Dois anos depois, Carol deu o golpe de estado, voltando, pitoresca e dramaticamente, a Bucarest por via aérea. O seu partido colocou-o novamente no trono, arrebatando a corôa ao menino que foi relegado à situação de principe herdeiro.

A princeza Helena tem a simpatia de todo mundo e atualmente os fascistas da Rumânia são conduzidos por homens que se intitulam "Cavalheiros de Helena", defendendo-lhe a causa.

*

É uma coisa problemática a continuidade do real "eterno triângulo" da Rumânia. Mme. Lupescu - cujo nome traduzido quer dizer Lobo - vive reclusa, guardada, de residência em residência, passando a maior parte do tempo em companhia do seu real amante na Ilha das Serpentes - o misterioso posto militar, na embocadura do Danúbio, que se diz ser infestado por serpentes venenosas...

Dizem que os judeus rumaicos pediram a Mme. Lupescu para deixar o país, porque a presença dela trás a sombra ameaçadora de um possivel massacre sobre eles todos.

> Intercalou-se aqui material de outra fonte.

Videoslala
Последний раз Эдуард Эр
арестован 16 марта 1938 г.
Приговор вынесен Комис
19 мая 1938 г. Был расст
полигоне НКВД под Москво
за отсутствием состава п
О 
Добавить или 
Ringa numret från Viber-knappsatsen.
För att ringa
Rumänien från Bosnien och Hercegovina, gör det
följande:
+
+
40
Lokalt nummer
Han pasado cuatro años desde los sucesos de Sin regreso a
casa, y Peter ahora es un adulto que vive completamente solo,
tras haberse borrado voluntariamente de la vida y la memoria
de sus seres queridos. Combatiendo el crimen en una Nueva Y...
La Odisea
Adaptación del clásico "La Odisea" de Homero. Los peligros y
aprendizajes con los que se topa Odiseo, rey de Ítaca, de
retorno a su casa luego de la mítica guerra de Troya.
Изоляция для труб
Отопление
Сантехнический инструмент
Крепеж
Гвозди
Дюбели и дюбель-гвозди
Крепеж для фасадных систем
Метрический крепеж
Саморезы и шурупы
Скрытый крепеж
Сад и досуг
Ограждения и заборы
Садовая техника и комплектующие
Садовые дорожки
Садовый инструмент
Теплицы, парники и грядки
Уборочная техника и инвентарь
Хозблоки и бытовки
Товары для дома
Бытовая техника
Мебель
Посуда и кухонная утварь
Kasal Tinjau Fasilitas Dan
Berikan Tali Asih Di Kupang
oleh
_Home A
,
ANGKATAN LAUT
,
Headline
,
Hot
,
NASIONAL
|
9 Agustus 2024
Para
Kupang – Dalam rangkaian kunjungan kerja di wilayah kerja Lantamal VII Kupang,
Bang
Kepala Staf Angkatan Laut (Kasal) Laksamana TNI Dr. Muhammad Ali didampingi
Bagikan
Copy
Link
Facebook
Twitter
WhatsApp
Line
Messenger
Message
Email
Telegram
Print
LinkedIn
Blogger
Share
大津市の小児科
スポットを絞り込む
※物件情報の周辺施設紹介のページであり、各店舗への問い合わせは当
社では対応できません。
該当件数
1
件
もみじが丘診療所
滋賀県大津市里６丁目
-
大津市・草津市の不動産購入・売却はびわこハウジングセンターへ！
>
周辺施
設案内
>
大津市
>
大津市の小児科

Realmente, o "Esquadrão da Morte", da poderosa Guarda de Ferro, organização antisemita da Rumânia, tomou solene compromisso de assassiná-la.

Quando o primeiro-ministro rumaico M. Ducas, foi morto, em 1933, em seguida a uma entrevista com Carol, começou um reinado de terror, e ha indicios de um novo reino do terror, a não ser que ela seja banida do país, porque a favorita do rei é profundamente odiada por seus súditos. Durante o ano de 1934, forças poderosas trabalharam no sentido do afastamento da Lupescu e da reconciliação da princeza Helena.

Aqueles que conheceram a "Pompadour" do rei Carol nos primeiros tempos desse espetacular "love-romance", quando em Paris, no Hotel Claridge e na cozinha do Boulevard Bineau, em Neully, e que tiveram ocasião de vê-la recentemente são acordes em afirmar que ela não será por muito tempo a beleza orgulhosa, cujo círculo de magnetismo afrontava acintosamente o mundo. Murmura-se que ela está se tornando silenciosa, mais tímida, e de rosto pálido. E o mundo observa e conjetura sobre o que acontecerá amanhã.